Task item
Please write out all of the entries without altering anything.

▽

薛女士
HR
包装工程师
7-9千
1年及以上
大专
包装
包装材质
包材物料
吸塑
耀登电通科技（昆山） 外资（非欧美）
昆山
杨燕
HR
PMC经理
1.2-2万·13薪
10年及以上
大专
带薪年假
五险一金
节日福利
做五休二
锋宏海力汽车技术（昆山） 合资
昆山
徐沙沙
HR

△

Answer box
薛女士
HR
包装工程师
7-9千
1年及以上
大专
包装
包装材质
包材物料
吸塑
耀登电通科技（昆山） 外资（非欧美）
昆山
杨燕
HR
PMC经理
1.2-2万·13薪
10年及以上
大专
带薪年假
五险一金
节日福利
做五休二
锋宏海力汽车技术（昆山） 合资
昆山
徐沙沙
HR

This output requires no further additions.